Toutes les catégories salariales ont donc quelque chose a reprocher à cet accord, et c’est ce qui motive la position de la CGT.

Tournant dans l’histoire sociale de PSA

Signataires ou non, les différentes organisations syndicales se rejoignent sur un point : cet accord n’est pas tout à fait comme les autres, vu le contexte économique du groupe et de l’Europe. "C’est un changement de paradigme, se résigne un représentant syndical. C’est le premier accord que nous négocions qui détricotent les avantages sociaux au lieu d’en accorder de nouveaux". Serge Maffi ajoute : "Cet accord marque aussi un tournant car il prévoit de partager la stratégie avec les organisations syndicales, notamment en multipliant les réunions du comité paritaire stratégique avec de nombreux éléments prospectifs".

Les dernières consultations interviendront lundi 21 octobre pour la CFE-CGC et mardi 22 octobre pour la CFDT. La direction doit ensuite acter les différentes positions syndicales jeudi 24 octobre, lors d’un comité central d’entreprise qui se tiendra au lendemain de la publication des résultats financiers du troisième trimestre du groupe automobile. Les représentants syndicaux prévoient encore de multiples rencontres informelles avec la direction avant d’aboutir à un accord finalisé. Le Nouveau Contrat Social sera appliqué dès la signature, même si de nombreuses mesures n’entreront en vigueur qu’à partir du 1er janvier 2014.

Pauline Ducamp

Les principales mesures de l’accord

Le Nouveau Contrat Social (NCS) s’articule en deux parties. Il comprend d’abord un plan de gestion des compétences marqué surtout par le départ des séniors. D’ici 2016, 2000 salariés seraient concernés par cette mesure et partiraient avec 70% de leur salaire. Ces départs seront compensés par l’embauche d’autant de jeunes en alternance.

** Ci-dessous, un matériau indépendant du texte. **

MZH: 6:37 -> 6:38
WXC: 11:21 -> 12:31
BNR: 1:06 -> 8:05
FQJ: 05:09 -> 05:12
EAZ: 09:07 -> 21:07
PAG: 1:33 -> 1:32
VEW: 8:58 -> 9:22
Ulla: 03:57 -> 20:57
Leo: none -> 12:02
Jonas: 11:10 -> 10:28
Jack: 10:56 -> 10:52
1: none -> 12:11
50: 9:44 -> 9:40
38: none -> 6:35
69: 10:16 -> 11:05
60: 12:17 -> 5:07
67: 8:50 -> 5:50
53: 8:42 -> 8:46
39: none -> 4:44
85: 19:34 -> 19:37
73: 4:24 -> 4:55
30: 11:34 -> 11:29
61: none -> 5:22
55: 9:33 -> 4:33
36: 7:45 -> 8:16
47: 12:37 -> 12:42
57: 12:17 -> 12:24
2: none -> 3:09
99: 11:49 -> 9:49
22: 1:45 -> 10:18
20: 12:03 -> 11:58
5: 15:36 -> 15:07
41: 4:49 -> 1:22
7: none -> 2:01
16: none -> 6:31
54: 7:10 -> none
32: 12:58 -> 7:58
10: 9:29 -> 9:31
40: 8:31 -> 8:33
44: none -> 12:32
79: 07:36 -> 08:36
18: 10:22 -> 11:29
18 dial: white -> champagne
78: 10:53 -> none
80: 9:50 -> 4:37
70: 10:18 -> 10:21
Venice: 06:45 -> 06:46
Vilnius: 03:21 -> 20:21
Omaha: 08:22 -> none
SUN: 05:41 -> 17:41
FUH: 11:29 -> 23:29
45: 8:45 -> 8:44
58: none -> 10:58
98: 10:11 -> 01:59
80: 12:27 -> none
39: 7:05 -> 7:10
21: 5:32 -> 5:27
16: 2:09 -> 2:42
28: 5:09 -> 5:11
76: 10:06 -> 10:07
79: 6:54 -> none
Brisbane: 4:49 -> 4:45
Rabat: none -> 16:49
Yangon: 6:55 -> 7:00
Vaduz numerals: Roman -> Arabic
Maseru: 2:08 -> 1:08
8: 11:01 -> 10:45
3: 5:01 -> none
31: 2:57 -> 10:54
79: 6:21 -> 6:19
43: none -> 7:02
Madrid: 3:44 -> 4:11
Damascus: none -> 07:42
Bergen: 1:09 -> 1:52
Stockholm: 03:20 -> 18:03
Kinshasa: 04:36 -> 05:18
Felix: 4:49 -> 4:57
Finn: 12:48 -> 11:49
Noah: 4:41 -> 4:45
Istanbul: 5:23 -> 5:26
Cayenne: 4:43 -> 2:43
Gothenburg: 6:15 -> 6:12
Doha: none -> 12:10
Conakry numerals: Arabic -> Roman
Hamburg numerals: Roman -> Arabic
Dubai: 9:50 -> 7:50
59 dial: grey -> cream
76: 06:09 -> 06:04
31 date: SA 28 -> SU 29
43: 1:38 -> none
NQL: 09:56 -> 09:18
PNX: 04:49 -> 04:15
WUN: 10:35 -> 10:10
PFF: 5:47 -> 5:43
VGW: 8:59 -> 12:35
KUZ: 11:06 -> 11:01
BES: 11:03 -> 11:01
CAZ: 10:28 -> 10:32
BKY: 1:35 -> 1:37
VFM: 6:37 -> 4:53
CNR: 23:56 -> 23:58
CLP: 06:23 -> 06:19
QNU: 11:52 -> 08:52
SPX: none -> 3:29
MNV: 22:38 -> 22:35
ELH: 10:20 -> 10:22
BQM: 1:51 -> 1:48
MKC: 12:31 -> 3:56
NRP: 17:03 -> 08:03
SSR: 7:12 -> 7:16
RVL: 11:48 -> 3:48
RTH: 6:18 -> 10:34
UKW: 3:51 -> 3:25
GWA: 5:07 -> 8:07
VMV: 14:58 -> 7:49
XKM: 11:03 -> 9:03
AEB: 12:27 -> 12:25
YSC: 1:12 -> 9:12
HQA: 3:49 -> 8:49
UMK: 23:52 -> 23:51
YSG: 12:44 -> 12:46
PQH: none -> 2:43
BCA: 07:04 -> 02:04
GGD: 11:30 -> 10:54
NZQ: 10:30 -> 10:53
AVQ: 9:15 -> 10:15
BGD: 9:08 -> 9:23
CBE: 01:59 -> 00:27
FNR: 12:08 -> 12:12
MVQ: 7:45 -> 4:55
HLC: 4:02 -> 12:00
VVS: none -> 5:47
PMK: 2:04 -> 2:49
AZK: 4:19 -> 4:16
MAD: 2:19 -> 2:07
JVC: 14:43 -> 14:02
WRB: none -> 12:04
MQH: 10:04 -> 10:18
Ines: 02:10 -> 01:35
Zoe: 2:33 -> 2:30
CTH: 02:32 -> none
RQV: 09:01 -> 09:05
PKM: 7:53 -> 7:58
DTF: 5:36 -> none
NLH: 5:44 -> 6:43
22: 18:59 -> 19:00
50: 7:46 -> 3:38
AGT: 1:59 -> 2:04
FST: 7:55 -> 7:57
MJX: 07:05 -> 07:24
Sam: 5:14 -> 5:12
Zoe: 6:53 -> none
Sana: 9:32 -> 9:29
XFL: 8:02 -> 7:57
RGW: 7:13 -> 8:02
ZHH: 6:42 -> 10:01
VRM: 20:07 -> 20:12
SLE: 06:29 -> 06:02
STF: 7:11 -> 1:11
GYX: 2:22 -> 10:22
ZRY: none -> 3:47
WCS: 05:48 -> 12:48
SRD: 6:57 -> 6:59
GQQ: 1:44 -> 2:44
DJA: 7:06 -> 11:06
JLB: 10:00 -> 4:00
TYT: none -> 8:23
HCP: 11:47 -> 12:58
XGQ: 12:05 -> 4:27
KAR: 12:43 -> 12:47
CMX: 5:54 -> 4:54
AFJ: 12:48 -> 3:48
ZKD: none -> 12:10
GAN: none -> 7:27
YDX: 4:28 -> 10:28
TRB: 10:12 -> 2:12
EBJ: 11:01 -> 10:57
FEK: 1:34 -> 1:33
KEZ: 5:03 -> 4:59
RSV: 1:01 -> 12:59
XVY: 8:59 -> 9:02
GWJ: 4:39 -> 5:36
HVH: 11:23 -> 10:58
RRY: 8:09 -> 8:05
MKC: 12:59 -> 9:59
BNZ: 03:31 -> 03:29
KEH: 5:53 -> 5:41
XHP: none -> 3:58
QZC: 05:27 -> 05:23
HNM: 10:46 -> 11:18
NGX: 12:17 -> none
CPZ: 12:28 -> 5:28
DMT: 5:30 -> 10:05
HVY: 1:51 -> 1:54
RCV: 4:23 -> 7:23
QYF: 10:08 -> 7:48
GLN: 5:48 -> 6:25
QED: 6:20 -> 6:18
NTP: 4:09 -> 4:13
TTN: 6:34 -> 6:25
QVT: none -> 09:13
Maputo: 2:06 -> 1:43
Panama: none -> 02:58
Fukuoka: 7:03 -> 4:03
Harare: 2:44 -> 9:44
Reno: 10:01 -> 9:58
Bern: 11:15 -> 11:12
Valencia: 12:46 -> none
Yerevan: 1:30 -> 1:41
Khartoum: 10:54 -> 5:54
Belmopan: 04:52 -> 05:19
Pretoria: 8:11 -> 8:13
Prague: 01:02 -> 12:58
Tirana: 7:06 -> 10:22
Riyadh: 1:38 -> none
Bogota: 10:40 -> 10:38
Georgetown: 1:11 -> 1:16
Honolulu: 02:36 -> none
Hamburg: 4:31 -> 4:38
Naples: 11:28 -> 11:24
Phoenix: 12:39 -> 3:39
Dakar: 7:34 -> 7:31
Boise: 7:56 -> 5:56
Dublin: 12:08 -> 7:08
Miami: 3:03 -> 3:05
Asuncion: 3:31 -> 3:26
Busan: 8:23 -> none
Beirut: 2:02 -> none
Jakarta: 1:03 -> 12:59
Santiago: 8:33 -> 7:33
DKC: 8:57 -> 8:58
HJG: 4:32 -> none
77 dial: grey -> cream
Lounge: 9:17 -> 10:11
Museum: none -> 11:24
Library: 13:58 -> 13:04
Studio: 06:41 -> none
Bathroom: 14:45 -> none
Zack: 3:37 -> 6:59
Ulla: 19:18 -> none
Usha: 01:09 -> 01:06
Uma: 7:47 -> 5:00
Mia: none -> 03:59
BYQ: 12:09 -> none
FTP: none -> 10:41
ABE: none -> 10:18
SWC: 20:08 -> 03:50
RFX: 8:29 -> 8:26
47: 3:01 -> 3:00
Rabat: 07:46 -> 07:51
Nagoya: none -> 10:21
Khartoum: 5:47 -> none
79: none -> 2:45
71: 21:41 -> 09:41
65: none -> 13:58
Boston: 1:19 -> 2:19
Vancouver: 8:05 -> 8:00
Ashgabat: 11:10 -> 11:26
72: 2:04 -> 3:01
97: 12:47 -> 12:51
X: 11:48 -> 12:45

Le NCS dispose ensuite d’un volet flexibilité. Il touche d’abord aux RTT. Si les salariés conservent leur quota de 11 jours, ils ne pourront en poser librement que 5, les autres dates seront imposées par la direction. L’accord prévoit aussi dans une future négociation de mieux étaler les congés sur l’année (ne plus faire qu’une pause de trois semaines en été et s’arrêter une semaine en octobre). L’overtime pourrait aussi être introduit. En sus, un certain nombre d’acquis sociaux seront réduits ou supprimés comme la prime d’ancienneté ou l’abondement au Plan d’Epargne Prévoyance.

L’accord prévoit comme contreparties le maintien de toutes les usines terminales en France, à produire d’un million de véhicules sur le territoire en 2016 et à préserver 75% de la R&D en France.